There are some technological features which jump out as definitely worth buying, and others which beg patience. To be truly compelling, the set of features has to provide a starkly noticeable change in experience and capability. Based on the preliminary leaks, it doesn’t appear that the changes in iPhone 5 will be a big enough for a lot of iPhone 4S owners.

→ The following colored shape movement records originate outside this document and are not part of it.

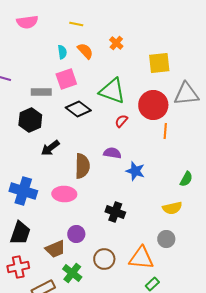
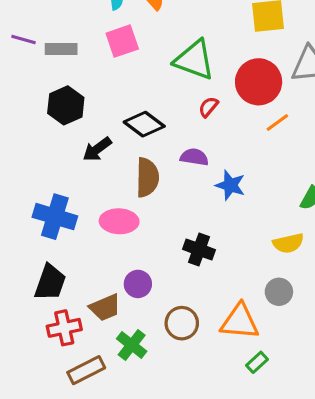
gray rectangle: (41, 92) -> (61, 49), moved
black diamond: (78, 109) -> (144, 124), moved
orange line: (165, 131) -> (277, 123), turned 49
red cross: (18, 267) -> (64, 328), moved

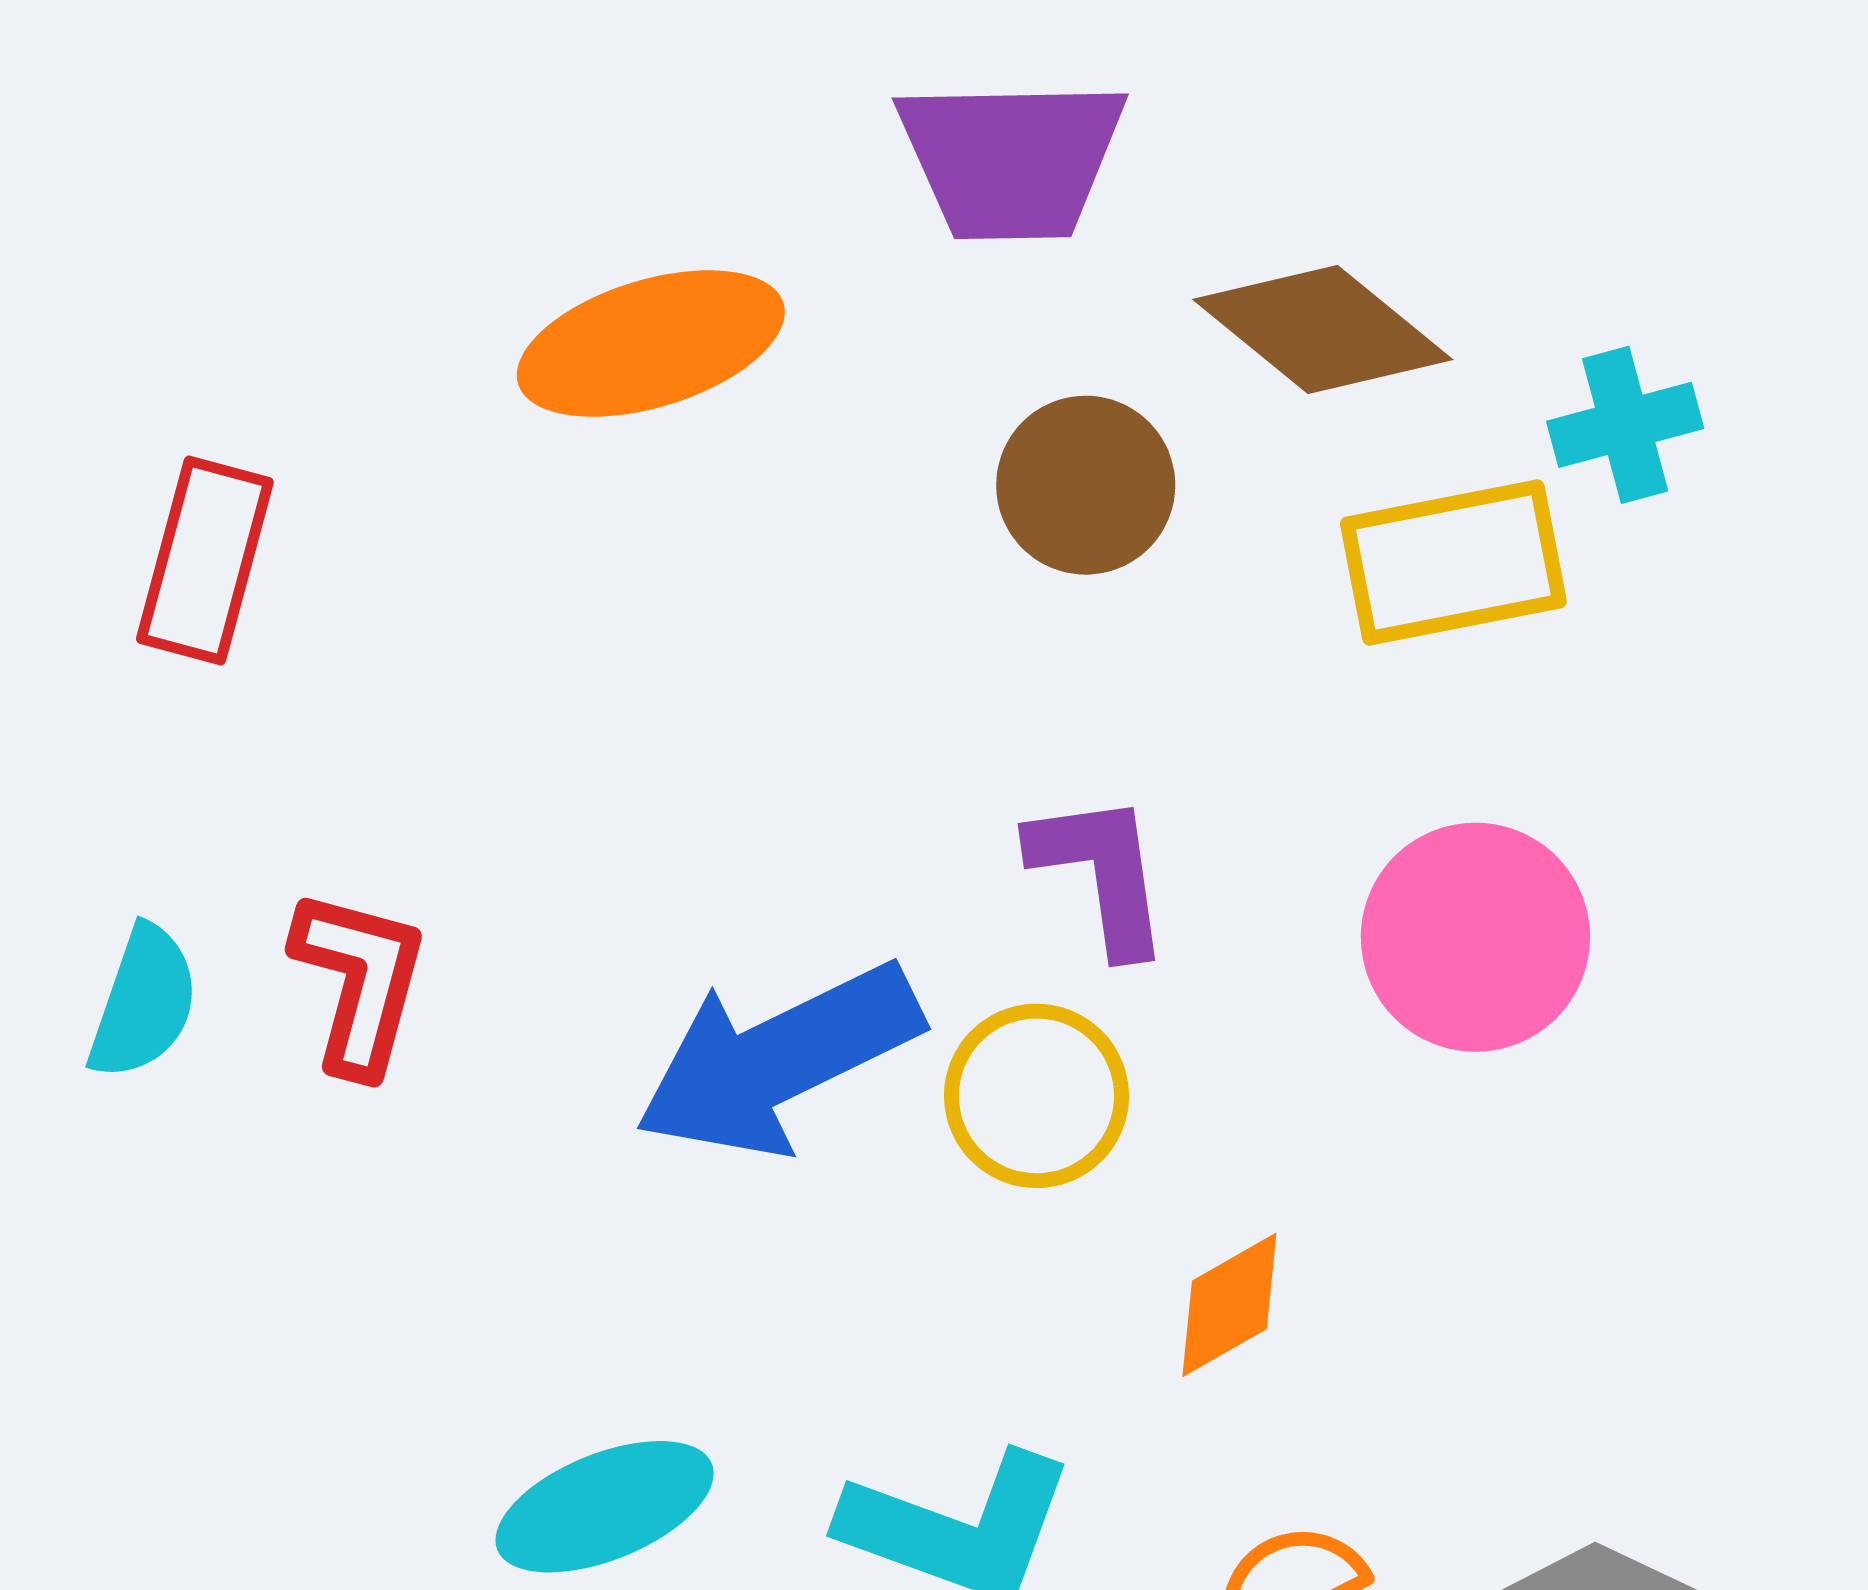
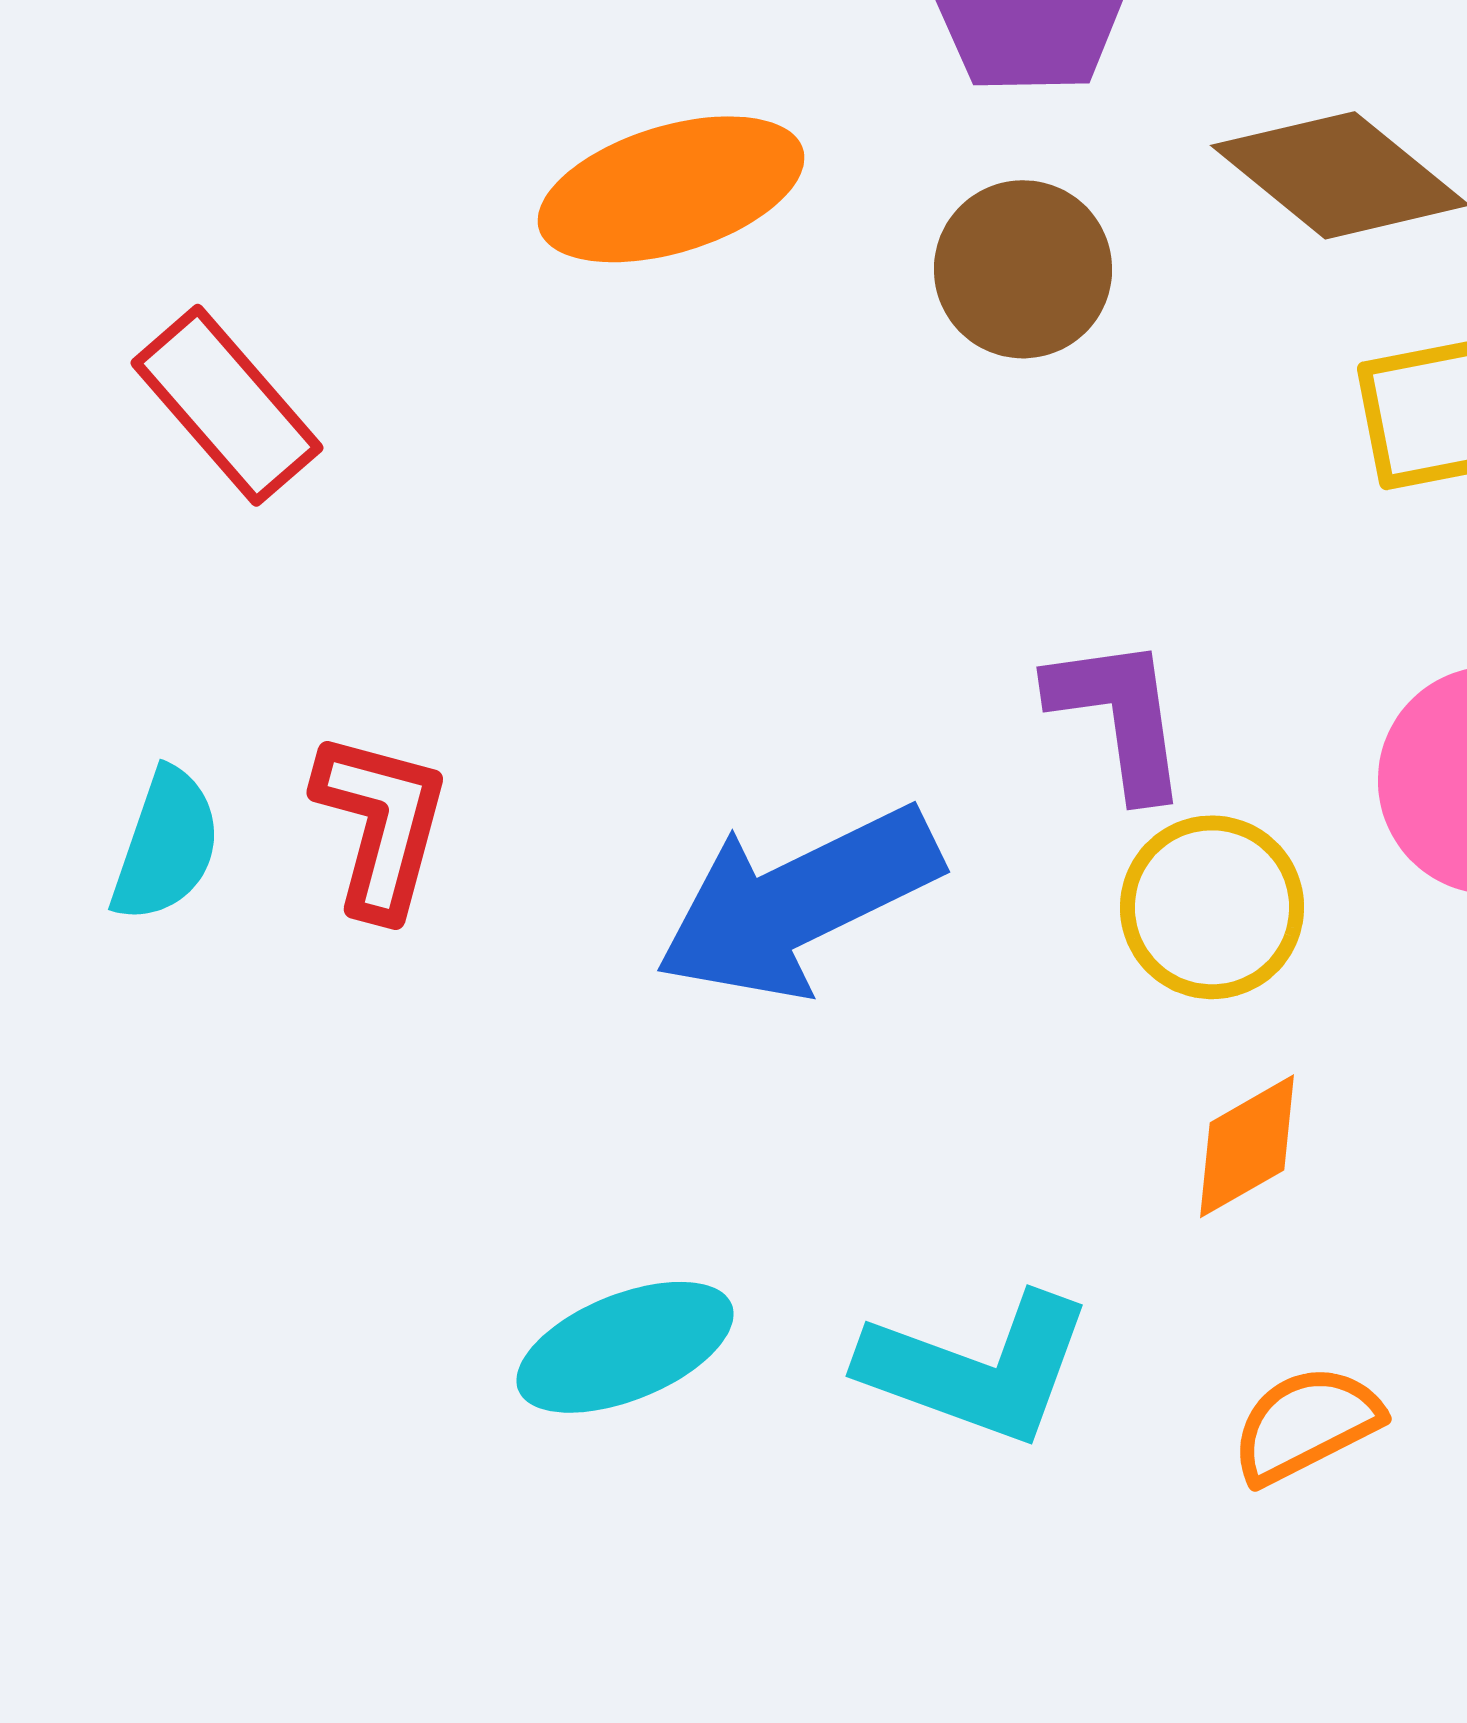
brown circle: (1086, 485) -> (1023, 269), moved
red rectangle: (205, 561) -> (227, 405), turned -56
yellow circle: (1036, 1096) -> (1212, 907), moved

The camera on the current 4S is excellent. When the original iPhone was introduced, it wasn’t acceptable as a general point-and-shoot camera replacement. In 2009, the iPhone 3GS was pretty good and could sometimes take photos that didn’t look like they were taken on a phone. The iPhone 4 was an improvement, but it wasn’t until 2011 with the upgraded optics in the 4S that the phone could finally serve as a serviceable point-and-shoot camera replacement. The 4S camera is considered one of the best phone cameras available, and unlike the generations before it, it isn’t in dire need of an upgrade this time.
The iPhone 5’s bigger screen will be nice, but it won’t be the type of dramatic change we saw between the early non-retina displays and the ultra-sharp current models. The current Retina display set the standard for the industry, and even though subsequent competing phone displays are bigger, they aren’t much better.
Audio improvements would be nice for video recording, but for general use, the iPhone’s audio is already decent. Like the expected camera and screen upgrades, any audio improvements will likely be incremental.
The more interesting changes are in data transfer. For me, the faster LTE mobile data is not such a big deal since I’m generally on WiFi, and it’s still a bit early to make wide use of NFC. Also, even though we can expect good-looking design improvements, it’s hard to beat the case design and form factor of the 4/4S — it’s the type of aesthetic triumph that doesn’t come along too often. Apple has its work cut out to improve upon it.
So, for the owner of a Siri-less, old-optics iPhone 4 or lower, the upgrade is an easy choice, but from a 4S, the benefits are for the most part incremental. Most likely, I’ll skip this iteration and look forward to the next model. When coupled with the current upgrades, maybe the 2014 model iPhone will provide even more feature synergy… but that’s a long time from now considering how fast phones evolve. Nearly a year after purchase, I’m still pleased, not just satisfied, with the iPhone 4S. And that’s without the forthcoming upgrades in iOS 6.